WORK INSTRUCTION -
Could you copy exactly the lines below, beginning at the line with "Consulti Cartomanzia Piacenza" and stopping after the line with "Choisissez votre bon d'achat !", with no pictures?

Start of Block

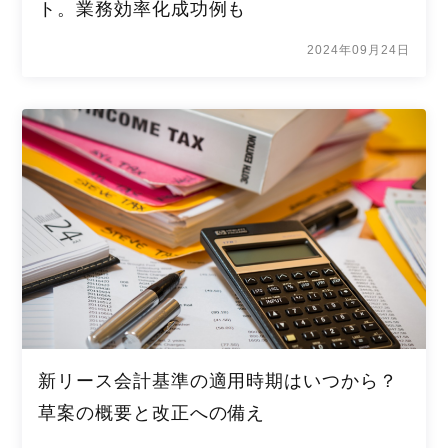
ト。業務効率化成功例も
2024年09月24日
新リース会計基準の適用時期はいつから？
草案の概要と改正への備え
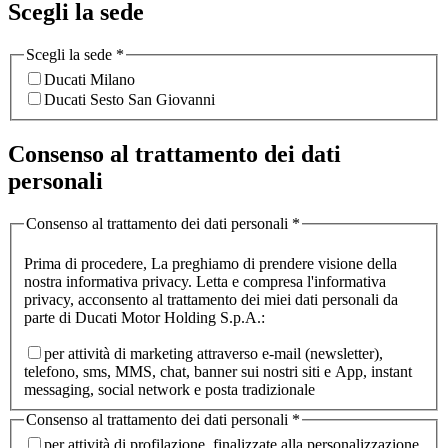
Scegli la sede
Scegli la sede
*
Ducati Milano
Ducati Sesto San Giovanni
Consenso al trattamento dei dati
personali
Consenso al trattamento dei dati personali
*
Prima di procedere, La preghiamo di prendere visione della
nostra informativa privacy. Letta e compresa l'informativa
privacy, acconsento al trattamento dei miei dati personali da
parte di Ducati Motor Holding S.p.A.:
per attività di marketing attraverso e-mail (newsletter),
telefono, sms, MMS, chat, banner sui nostri siti e App, instant
messaging, social network e posta tradizionale
Consenso al trattamento dei dati personali
*
per attività di profilazione, finalizzate alla personalizzazione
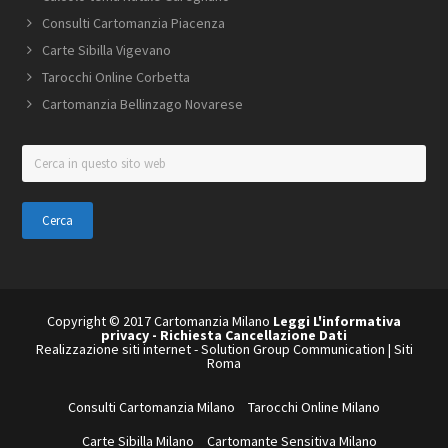
Consulti Cartomanzia Piacenza
Carte Sibilla Vigevano
Tarocchi Online Corbetta
Cartomanzia Bellinzago Novarese
Cerca
in
questo
sito
web
Copyright © 2017 Cartomanzia Milano
Leggi L'informativa
privacy
-
Richiesta Cancellazione Dati
Realizzazione siti internet
-
Solution Group Communication
|
Siti
Roma
Consulti Cartomanzia Milano
Tarocchi Online Milano
Carte Sibilla Milano
Cartomante Sensitiva Milano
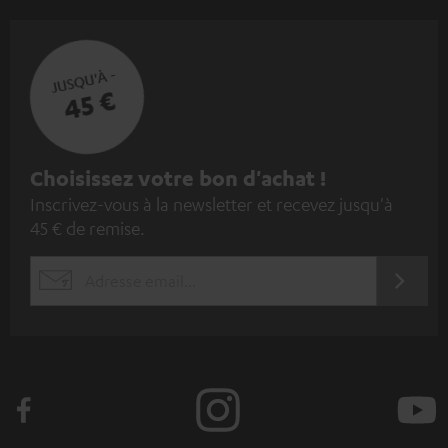
JUSQU'À -
45 €
I
Choisissez votre bon d'achat !
Inscrivez-vous à la newsletter et recevez jusqu'à
n
45 € de remise.
s
c
S'ABO
EMAIL
r
WIDGET
i
v
e
z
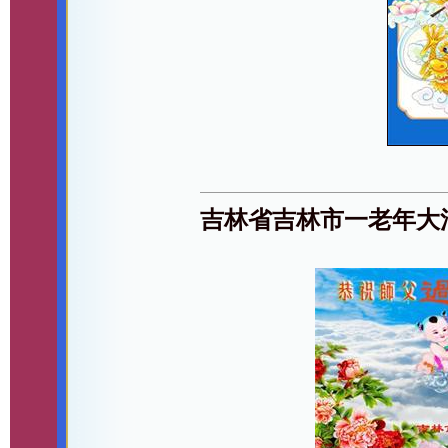
吉林省吉林市一老年大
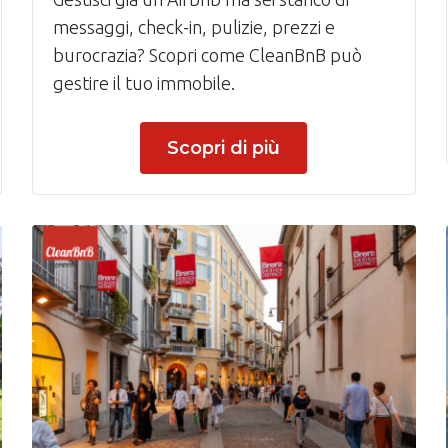
messaggi, check-in, pulizie, prezzi e
burocrazia? Scopri come CleanBnB può
gestire il tuo immobile.
Scopri di più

End of Block

REPLY TO THE EXERCISE -
Consulti Cartomanzia Piacenza
Carte Sibilla Vigevano
Tarocchi Online Corbetta
Cartomanzia Bellinzago Novarese
Cerca
in
questo
sito
web
Copyright © 2017 Cartomanzia Milano
Leggi L'informativa
privacy
-
Richiesta Cancellazione Dati
Realizzazione siti internet
-
Solution Group Communication
|
Siti
Roma
Consulti Cartomanzia Milano
Tarocchi Online Milano
Carte Sibilla Milano
Cartomante Sensitiva Milano
JUSQU'À -
45 €
I
Choisissez votre bon d'achat !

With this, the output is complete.